Landry, Rahm, Kokrak and Johnson will finish the rotation Saturday at PGA West's Stadium Course, also the site of the final round.

''You need to hit it a lot more accurate off the tee because being in the fairway is a lot more important,'' Rahm said about the Pete Dye-designed Stadium Course, a layout the former Arizona State player likened to the Dye-designed Karsten course on the school's campus. ''With the small greens, you have water in play. You need to be more precise. Clearly the hardest golf course.''

Landry pointed to the Saturday forecast.

''I think the wind's supposed to be up like 10 to 20 mph or something, so I know that golf course can get a little mean,'' Landry said. ''Especially, those last three or four holes.''

The 30-year-old former Arkansas player had five birdies in a six-hole stretch on the back nine. After winning his second Tour title last year, he had two top-10 finishes in October and November at the start the PGA Tour season.

''We're in a good spot right now,'' Landry said. ''I played two good rounds of golf, bogey-free both times, and it's just nice to be able to hit a lot of good quality shots and get rewarded when you're making good putts.''

Rahm had four birdies and the two bogeys on his first six holes. He short-sided himself in the left bunker on the par-3 12th for his first bogey of the week and three-putted the par-4 14th – pulling a 3-footer and loudly asking ''What?'' – to drop another stroke.

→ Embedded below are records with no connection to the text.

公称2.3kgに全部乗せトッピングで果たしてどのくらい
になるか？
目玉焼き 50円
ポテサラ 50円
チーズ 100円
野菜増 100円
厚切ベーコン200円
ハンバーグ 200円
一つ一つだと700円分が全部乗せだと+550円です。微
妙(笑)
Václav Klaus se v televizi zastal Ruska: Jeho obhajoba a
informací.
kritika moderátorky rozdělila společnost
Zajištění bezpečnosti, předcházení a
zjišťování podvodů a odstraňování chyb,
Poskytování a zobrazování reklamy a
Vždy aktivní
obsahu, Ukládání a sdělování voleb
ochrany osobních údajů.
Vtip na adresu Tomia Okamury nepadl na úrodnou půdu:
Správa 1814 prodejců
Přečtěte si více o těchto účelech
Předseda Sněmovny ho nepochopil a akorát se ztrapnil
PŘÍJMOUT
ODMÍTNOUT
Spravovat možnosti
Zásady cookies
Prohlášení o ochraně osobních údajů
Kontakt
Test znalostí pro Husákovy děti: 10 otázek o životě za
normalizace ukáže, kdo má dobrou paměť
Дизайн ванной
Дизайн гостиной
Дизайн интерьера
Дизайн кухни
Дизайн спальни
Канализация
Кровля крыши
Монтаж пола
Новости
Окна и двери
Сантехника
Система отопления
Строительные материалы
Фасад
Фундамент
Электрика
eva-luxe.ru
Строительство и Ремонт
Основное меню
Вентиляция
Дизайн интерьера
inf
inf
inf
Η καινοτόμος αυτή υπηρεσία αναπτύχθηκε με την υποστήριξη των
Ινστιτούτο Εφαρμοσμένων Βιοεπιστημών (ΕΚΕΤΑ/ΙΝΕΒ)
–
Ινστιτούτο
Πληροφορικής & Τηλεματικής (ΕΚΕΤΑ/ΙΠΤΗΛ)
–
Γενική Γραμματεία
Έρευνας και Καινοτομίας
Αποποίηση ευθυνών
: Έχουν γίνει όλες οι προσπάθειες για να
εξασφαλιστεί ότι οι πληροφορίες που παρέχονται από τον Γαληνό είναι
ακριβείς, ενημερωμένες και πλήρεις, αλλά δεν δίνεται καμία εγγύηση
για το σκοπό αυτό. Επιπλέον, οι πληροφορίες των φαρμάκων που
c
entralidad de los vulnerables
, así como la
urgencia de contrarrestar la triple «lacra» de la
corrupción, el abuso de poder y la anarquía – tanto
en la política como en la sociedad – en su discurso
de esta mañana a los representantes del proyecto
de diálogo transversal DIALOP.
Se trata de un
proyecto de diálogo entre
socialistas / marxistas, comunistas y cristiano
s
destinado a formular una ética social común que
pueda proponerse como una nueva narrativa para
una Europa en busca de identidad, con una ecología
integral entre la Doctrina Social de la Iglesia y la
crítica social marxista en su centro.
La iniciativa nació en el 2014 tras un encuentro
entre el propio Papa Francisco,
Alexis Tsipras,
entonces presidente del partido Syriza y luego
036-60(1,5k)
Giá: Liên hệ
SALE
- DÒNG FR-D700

''A couple of those bad swings cost me,'' Rahm said.

The top-ranked player in the field at No. 3 in the world, Rahm made his first par of the day on the par-4 16th and followed with five more before birdieing the par-5 fourth. The 23-year-old Spaniard also birdied the par-5 seventh and par-3 eighth.

''I had close birdie putts over the last four holes and made two of them, so I think that kind of clicked,'' said Rahm, set to defend his title next week at Torrey Pines.

He has played the par 5s in 9 under with an eagle and seven birdies.

Johnson has taken a relaxed approach to the week, cutting his practice to two nine-hole rounds on the Stadium Course.

''I'm not saying that's why I'm playing well, but I took it really chill and the golf courses haven't changed,'' Johnson said. ''La Quinta's still really pure, right out in front of you, as is the Nicklaus.''

Playing partner Phil Mickelson followed his opening 70 at La Quinta with a 68 at Nicklaus to get to 6 under. The 47-year-old Hall of Famer is playing his first tournament of since late October.

''The scores obviously aren't what I want, but it's pretty close and I feel good about my game,'' Mickelson said. ''I feel like this is a great place to start the year and build a foundation for my game. It's easy to identify the strengths and weaknesses. My iron play has been poor relative to the standards that I have. My driving has been above average.''

Charlie Reiter, the Palm Desert High School senior playing on a sponsor exemption, had a 70 at Nicklaus to match Mickelson at 6 under. The Southern California recruit is playing his first PGA Tour event. He tied for 65th in the Australian Open in November in his first start in a professional tournament.